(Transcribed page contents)
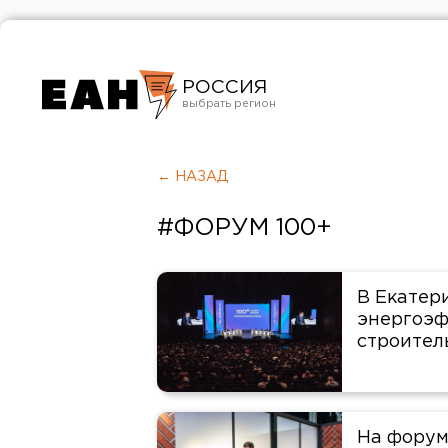
РОССИЯ
Екатеринбург
Челябинск
← НАЗАД
Курган
#ФОРУМ 100+
Оренбург
В Екатер
энергоэф
строител
На форум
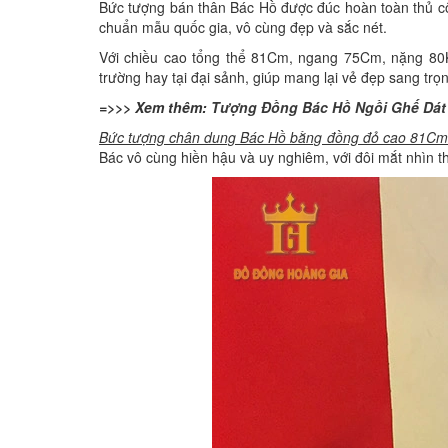
Bức tượng bán thân Bác Hồ được đúc hoàn toàn thủ côn
chuẩn mẫu quốc gia, vô cùng đẹp và sắc nét.
Với chiều cao tổng thể 81Cm, ngang 75Cm, nặng 80K
trường hay tại đại sảnh, giúp mang lại vẻ đẹp sang trọn
=>>> Xem thêm:
Tượng Đồng Bác Hồ Ngồi Ghế Dát
Bức tượng chân dung Bác Hồ bằng đồng đỏ cao 81Cm
Bác vô cùng hiền hậu và uy nghiêm, với đôi mắt nhìn t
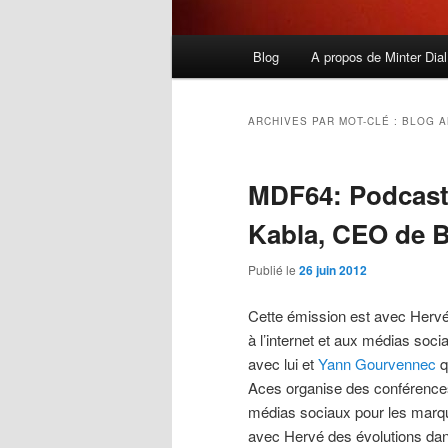
Menu
Blog
A propos de Minter Dial
principal
ARCHIVES PAR MOT-CLÉ :
BLOG 
MDF64: Podcast 
Kabla, CEO de 
Publié le
26 juin 2012
Cette émission est avec Hervé
à l’internet et aux médias soc
avec lui et
Yann Gourvennec
q
Aces organise des conférences
médias sociaux pour les marque
avec Hervé des évolutions dan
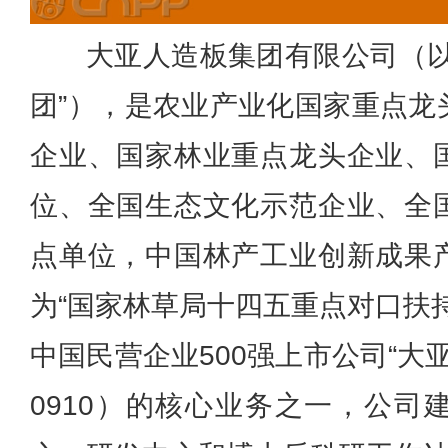
大亚人造板集团有限公司（以
团”），是农业产业化国家重点龙
企业、国家林业重点龙头企业、
位、全国生态文化示范企业、全
点单位，中国林产工业创新成果
为“国家林草局十四五重点对口扶
中国民营企业500强上市公司“大
0910）的核心业务之一，公司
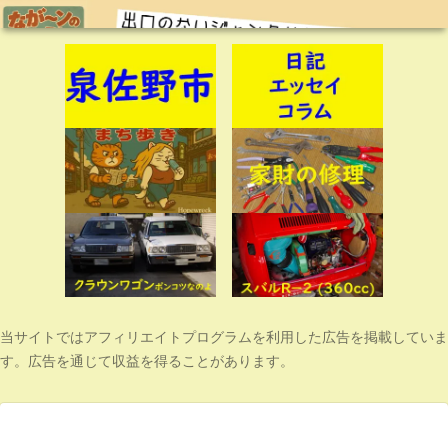
当サイトではアフィリエイトプログラムを利用した広告を掲載していま
す。広告を通じて収益を得ることがあります。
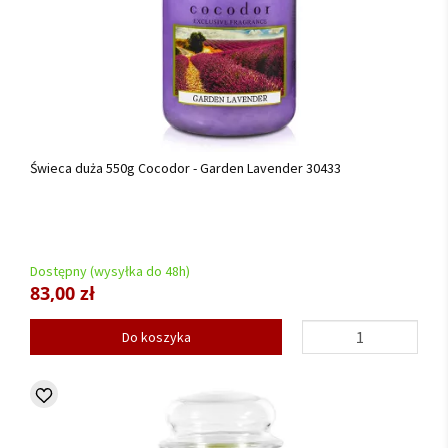
Świeca duża 550g Cocodor - Garden Lavender 30433
Dostępny (wysyłka do 48h)
83,00 zł
Do koszyka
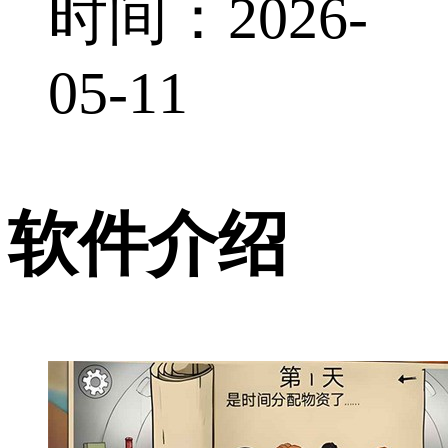
时间：2026-
05-11
软件介绍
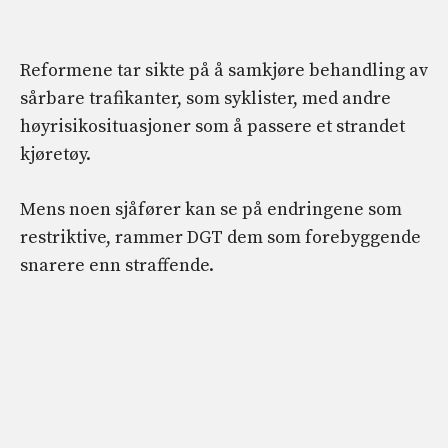
Reformene tar sikte på å samkjøre behandling av
sårbare trafikanter, som syklister, med andre
høyrisikosituasjoner som å passere et strandet
kjøretøy.
Mens noen sjåfører kan se på endringene som
restriktive, rammer DGT dem som forebyggende
snarere enn straffende.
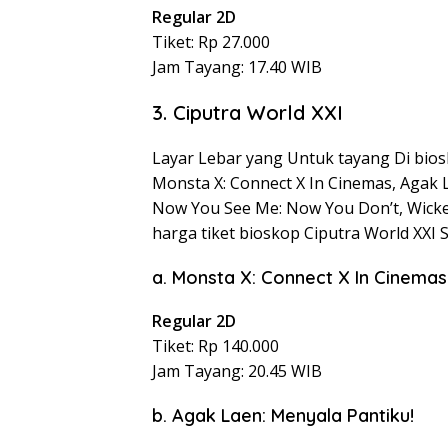
Regular 2D
Tiket: Rp 27.000
Jam Tayang: 17.40 WIB
3. Ciputra World XXI
Layar Lebar yang Untuk tayang Di bios
Monsta X: Connect X In Cinemas, Agak La
Now You See Me: Now You Don’t, Wicked
harga tiket bioskop Ciputra World XXI S
a. Monsta X: Connect X In Cinemas
Regular 2D
Tiket: Rp 140.000
Jam Tayang: 20.45 WIB
b. Agak Laen: Menyala Pantiku!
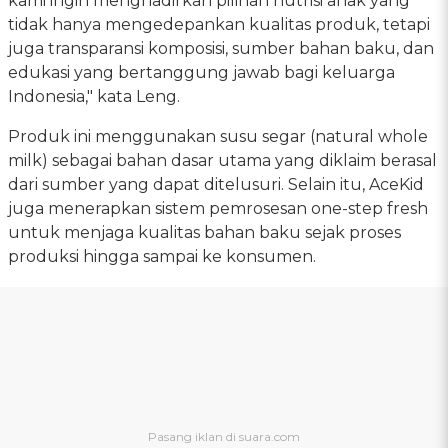
kami ingin menghadirkan pilihan nutrisi anak yang
tidak hanya mengedepankan kualitas produk, tetapi
juga transparansi komposisi, sumber bahan baku, dan
edukasi yang bertanggung jawab bagi keluarga
Indonesia," kata Leng.
Produk ini menggunakan susu segar (natural whole
milk) sebagai bahan dasar utama yang diklaim berasal
dari sumber yang dapat ditelusuri. Selain itu, AceKid
juga menerapkan sistem pemrosesan one-step fresh
untuk menjaga kualitas bahan baku sejak proses
produksi hingga sampai ke konsumen.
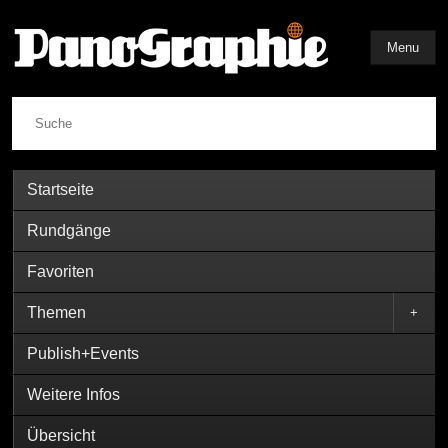
Menu
Suche
Startseite
Rundgänge
Favoriten
Themen
+
Publish+Events
Weitere Infos
Übersicht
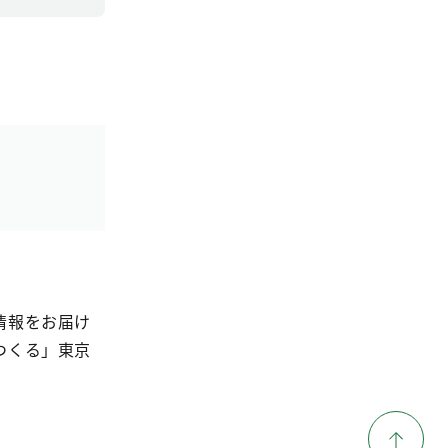
情報をお届け
つくる」東京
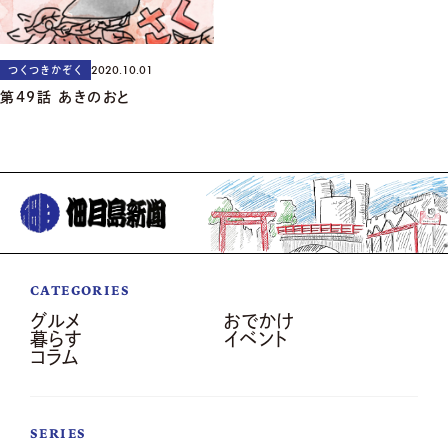
2020.10.01
つくつきかぞく
第49話 あきのおと
CATEGORIES
グルメ
おでかけ
暮らす
イベント
コラム
SERIES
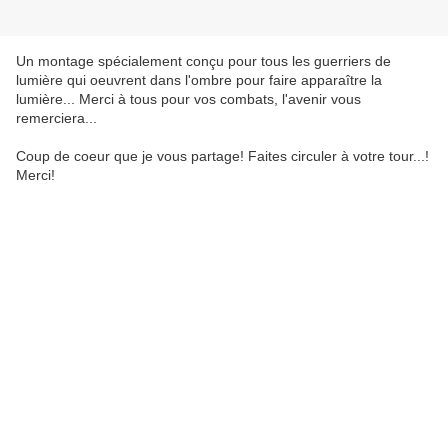
Un montage spécialement conçu pour tous les guerriers de
lumière qui oeuvrent dans l'ombre pour faire apparaître la
lumière... Merci à tous pour vos combats, l'avenir vous
remerciera...
Coup de coeur que je vous partage! Faites circuler à votre tour...!
Merci!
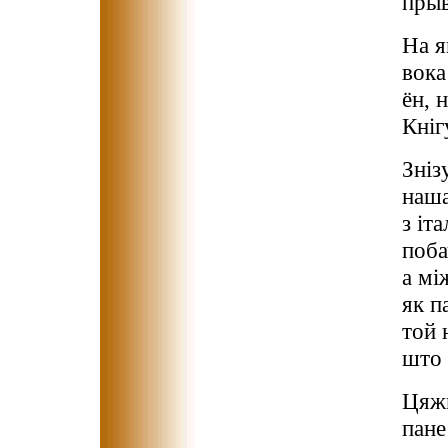
прыв
На я
вока
ён, 
Кніг
Зніз
наш
з іт
поба
а мі
як п
той 
што 
Цяжк
пане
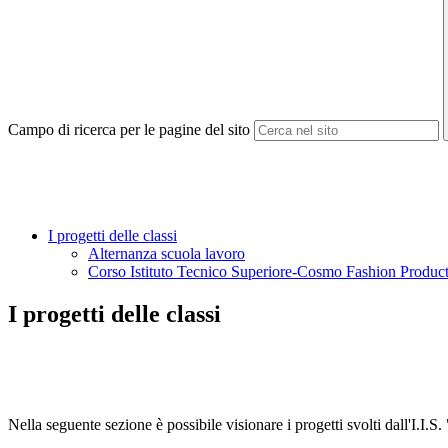
Campo di ricerca per le pagine del sito
I progetti delle classi
Alternanza scuola lavoro
Corso Istituto Tecnico Superiore-Cosmo Fashion Produc
I progetti delle classi
Nella seguente sezione è possibile visionare i progetti svolti dall'I.I.S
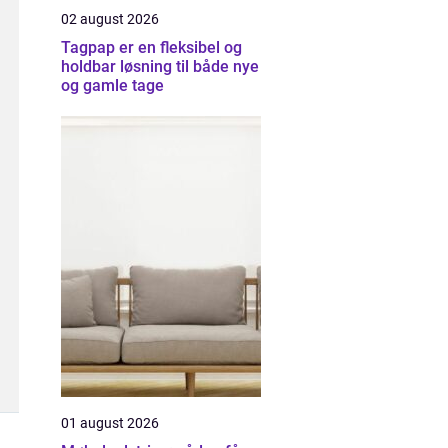
02 august 2026
Tagpap er en fleksibel og
holdbar løsning til både nye
og gamle tage
01 august 2026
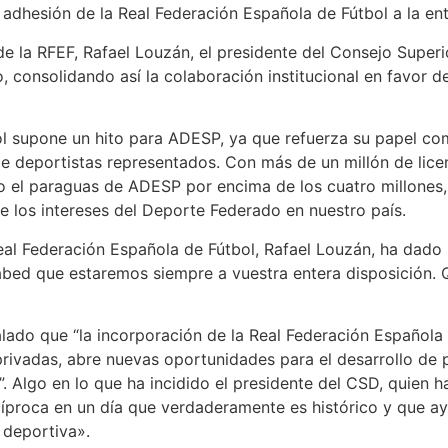
a adhesión de la Real Federación Española de Fútbol a la en
de la RFEF, Rafael Louzán, el presidente del Consejo Super
 consolidando así la colaboración institucional en favor d
ol supone un hito para ADESP, ya que refuerza su papel c
 deportistas representados. Con más de un millón de licenc
jo el paraguas de ADESP por encima de los cuatro millones,
 los intereses del Deporte Federado en nuestro país.
Real Federación Española de Fútbol, Rafael Louzán, ha dado l
bed que estaremos siempre a vuestra entera disposición. 
lado que “la incorporación de la Real Federación Española 
 privadas, abre nuevas oportunidades para el desarrollo de
Algo en lo que ha incidido el presidente del CSD, quien ha 
proca en un día que verdaderamente es histórico y que a
 deportiva».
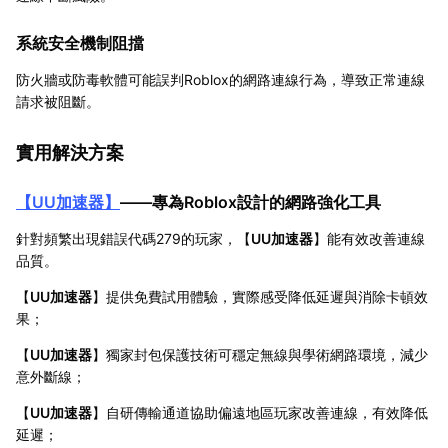
系統安全機制阻擋
防火牆或防毒軟體可能誤判Roblox的網路連線行為，導致正常連線
請求被阻斷。
實用解決方案
【
UU加速器
】
——專為Roblox設計的網路強化工具
針對頻繁出現錯誤代碼279的玩家，【
UU加速器
】能有效改善連線
品質。
【
UU加速器
】提供免費試用體驗，實際感受降低延遲與消除卡頓效
果；
【
UU加速器
】獨家封包保護技術可穩定無線與學術網路環境，減少
意外斷線；
【
UU加速器
】自研傳輸通道協助偏遠地區玩家改善連線，有效降低
延遲；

◆ About this exercise ◆
Each line from the one that holds "bed que estaremos" through the end of the entries must be returned exactly, while any pictures stay out.

◆ The answer ◆
bed que estaremos siempre a vuestra entera disposición. 
lado que “la incorporación de la Real Federación Española 
 privadas, abre nuevas oportunidades para el desarrollo de
Algo en lo que ha incidido el presidente del CSD, quien ha 
proca en un día que verdaderamente es histórico y que a
 deportiva».
系統安全機制阻擋
防火牆或防毒軟體可能誤判Roblox的網路連線行為，導致正常連線
請求被阻斷。
實用解決方案
【
UU加速器
】
——專為Roblox設計的網路強化工具
針對頻繁出現錯誤代碼279的玩家，【
UU加速器
】能有效改善連線
品質。
【
UU加速器
】提供免費試用體驗，實際感受降低延遲與消除卡頓效
果；
【
UU加速器
】獨家封包保護技術可穩定無線與學術網路環境，減少
意外斷線；
【
UU加速器
】自研傳輸通道協助偏遠地區玩家改善連線，有效降低
延遲；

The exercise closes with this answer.